The terms indica and sativa were initially used to refer to the look of the cannabis plant. Here is what experts think of them today.
Some of the most popular terms within the cannabis world are indica and sativa. They are unavoidable when purchasing cannabis or when talking to someone who smokes weed regularly. As cannabis legitimizes across the country, industry experts have started to question the validity of these terms. Are they still relevant?
The terms indica and sativa are used to describe the effects of a particular strain of cannabis. Indica strains denote a more mellow experience, while sativas are meant to leave users energized and creative. For plant growers, the terms indica and sativa are meant to distinguish the way the plant looks.
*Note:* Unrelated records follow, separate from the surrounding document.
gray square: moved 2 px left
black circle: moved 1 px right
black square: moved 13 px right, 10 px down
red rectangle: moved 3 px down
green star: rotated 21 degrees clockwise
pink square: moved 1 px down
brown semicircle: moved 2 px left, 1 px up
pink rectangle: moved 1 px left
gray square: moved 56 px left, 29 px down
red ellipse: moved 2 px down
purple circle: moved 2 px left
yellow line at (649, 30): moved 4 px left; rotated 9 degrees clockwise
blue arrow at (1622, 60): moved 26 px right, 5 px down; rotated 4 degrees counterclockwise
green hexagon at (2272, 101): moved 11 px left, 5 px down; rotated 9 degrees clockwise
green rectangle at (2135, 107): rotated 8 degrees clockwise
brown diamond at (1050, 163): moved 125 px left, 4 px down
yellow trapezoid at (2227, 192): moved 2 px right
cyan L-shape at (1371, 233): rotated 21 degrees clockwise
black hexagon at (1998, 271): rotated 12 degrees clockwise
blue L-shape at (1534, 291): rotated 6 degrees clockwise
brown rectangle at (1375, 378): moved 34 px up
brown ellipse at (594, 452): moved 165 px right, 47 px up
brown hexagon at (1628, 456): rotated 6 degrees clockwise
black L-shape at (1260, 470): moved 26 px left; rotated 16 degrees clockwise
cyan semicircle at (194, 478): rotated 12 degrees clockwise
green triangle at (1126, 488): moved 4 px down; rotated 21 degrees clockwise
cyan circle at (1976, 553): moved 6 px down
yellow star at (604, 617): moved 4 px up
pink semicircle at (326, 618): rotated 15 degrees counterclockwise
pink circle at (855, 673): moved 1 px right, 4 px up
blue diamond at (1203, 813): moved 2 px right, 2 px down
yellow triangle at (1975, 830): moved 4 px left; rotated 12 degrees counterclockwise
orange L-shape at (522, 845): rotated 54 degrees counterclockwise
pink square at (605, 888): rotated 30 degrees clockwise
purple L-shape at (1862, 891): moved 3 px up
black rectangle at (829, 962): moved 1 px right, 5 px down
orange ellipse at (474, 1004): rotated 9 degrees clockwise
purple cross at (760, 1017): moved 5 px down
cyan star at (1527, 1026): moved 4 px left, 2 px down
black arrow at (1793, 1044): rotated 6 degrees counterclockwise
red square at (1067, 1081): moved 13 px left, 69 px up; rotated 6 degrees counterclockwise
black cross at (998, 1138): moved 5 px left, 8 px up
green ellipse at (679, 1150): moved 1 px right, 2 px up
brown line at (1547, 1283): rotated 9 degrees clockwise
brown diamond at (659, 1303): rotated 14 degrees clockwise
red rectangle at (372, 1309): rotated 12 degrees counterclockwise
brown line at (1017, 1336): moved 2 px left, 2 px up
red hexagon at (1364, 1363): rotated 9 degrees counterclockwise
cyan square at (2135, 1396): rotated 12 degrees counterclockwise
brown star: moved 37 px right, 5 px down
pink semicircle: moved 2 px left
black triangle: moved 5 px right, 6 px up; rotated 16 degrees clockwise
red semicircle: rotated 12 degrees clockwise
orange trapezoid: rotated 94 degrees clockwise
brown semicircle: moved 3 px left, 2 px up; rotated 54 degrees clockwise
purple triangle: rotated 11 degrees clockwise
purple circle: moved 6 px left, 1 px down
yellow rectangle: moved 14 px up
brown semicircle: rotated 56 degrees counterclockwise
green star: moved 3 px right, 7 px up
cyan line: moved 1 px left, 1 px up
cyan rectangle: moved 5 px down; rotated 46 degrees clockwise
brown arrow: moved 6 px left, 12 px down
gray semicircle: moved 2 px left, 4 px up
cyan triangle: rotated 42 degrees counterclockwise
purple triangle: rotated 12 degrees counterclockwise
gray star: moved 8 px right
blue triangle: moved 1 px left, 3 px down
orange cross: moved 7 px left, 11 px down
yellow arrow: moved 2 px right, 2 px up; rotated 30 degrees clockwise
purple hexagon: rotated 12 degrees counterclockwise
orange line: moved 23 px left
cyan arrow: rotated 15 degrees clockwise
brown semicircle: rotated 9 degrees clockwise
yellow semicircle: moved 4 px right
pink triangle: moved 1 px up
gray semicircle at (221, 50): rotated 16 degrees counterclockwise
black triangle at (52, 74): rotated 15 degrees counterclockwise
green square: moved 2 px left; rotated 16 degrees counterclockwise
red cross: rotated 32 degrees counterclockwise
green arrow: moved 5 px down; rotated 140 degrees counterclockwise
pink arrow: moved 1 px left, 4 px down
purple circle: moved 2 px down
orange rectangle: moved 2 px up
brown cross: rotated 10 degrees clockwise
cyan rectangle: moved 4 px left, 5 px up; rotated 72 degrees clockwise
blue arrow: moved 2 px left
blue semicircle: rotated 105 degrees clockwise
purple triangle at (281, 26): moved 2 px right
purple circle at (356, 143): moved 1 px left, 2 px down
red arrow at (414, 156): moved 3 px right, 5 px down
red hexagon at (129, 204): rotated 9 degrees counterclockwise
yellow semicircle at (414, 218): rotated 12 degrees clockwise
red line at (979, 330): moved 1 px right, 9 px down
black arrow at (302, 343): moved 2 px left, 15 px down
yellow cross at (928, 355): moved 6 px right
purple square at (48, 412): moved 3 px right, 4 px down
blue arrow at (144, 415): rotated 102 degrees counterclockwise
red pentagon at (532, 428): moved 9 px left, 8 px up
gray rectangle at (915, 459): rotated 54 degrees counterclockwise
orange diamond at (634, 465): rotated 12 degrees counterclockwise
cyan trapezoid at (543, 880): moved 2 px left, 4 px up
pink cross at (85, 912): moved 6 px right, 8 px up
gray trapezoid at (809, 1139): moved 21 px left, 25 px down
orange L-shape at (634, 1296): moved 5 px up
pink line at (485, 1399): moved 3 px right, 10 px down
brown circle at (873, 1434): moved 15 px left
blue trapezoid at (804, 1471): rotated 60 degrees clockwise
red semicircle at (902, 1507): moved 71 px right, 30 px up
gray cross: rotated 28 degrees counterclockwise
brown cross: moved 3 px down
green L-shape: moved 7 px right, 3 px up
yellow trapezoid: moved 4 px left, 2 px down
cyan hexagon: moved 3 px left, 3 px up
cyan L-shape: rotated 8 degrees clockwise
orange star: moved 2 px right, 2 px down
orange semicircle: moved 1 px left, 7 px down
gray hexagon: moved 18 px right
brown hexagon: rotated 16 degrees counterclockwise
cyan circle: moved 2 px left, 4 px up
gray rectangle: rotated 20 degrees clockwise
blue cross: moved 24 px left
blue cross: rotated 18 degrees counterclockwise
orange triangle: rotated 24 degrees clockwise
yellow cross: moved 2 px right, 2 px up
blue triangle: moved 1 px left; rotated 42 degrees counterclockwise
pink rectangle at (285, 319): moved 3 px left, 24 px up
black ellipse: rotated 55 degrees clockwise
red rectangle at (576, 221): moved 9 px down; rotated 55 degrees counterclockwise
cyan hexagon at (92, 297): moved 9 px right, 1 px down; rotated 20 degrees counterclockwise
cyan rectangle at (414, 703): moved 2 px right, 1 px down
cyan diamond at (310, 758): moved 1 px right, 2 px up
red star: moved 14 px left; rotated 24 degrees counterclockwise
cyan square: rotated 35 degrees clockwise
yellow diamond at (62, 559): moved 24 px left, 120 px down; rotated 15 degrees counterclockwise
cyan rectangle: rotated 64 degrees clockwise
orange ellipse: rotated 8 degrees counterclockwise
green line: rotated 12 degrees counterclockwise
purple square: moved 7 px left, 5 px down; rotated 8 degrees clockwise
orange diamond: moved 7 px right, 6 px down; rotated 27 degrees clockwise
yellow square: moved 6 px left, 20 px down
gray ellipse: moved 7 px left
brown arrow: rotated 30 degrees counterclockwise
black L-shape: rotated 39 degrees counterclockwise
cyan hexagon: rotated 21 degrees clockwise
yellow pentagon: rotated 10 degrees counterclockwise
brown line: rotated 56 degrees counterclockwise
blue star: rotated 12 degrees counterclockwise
Indica leaves are broader, sativas are taller, with narrow leaves.
“‘Indica’ and ‘sativa’ were used to distinguish between cannabis varieties based on physical characteristics,” Jeff Chen, founder of UCLA Cannabis Research Initiative, told Insider. “But at some point, popular culture began attaching distinctions in the effects from consumption of indica versus sativa, despite no evidence of this.”
While your budtender or friend may advocate for a particular strain, the reality is that it’s all dependent on the batch itself and on the effect it has on you. Depending on the type of cannabis, an indica strain might be more energizing than a sativa and vice versa.
Nowadays, the lines between sativas and indicas are incredibly blurred, to a degree where experts call these labels “meaningless.” Over the years, cannabis has been extensively crossbred, resulting in cannabis plants that have parts of both indica and sativa strains. Another influencing factor is the environment where the plant is grown; things like sunlight, temperature, and humidity are big contributors. The same strain might be different when grown in Colorado than when grown in California.
No matter the genetics of the plant, cannabis interacts with our bodies in very complex ways. It’s why a friend might experience a completely different reaction from the same batch of cannabis as you do.
Contemporary data on cannabis shows how important terpenes are, which might provide better orientation when choosing a strain or marketing its effects. Not only are they responsible for providing taste and aroma, they also support and influence the effects of other cannabis compounds, playing an important part in cannabis’ entourage effect.
Cannabis remains mysterious and more research is needed in order to market it better and develop a better understanding of its effect on our bodies.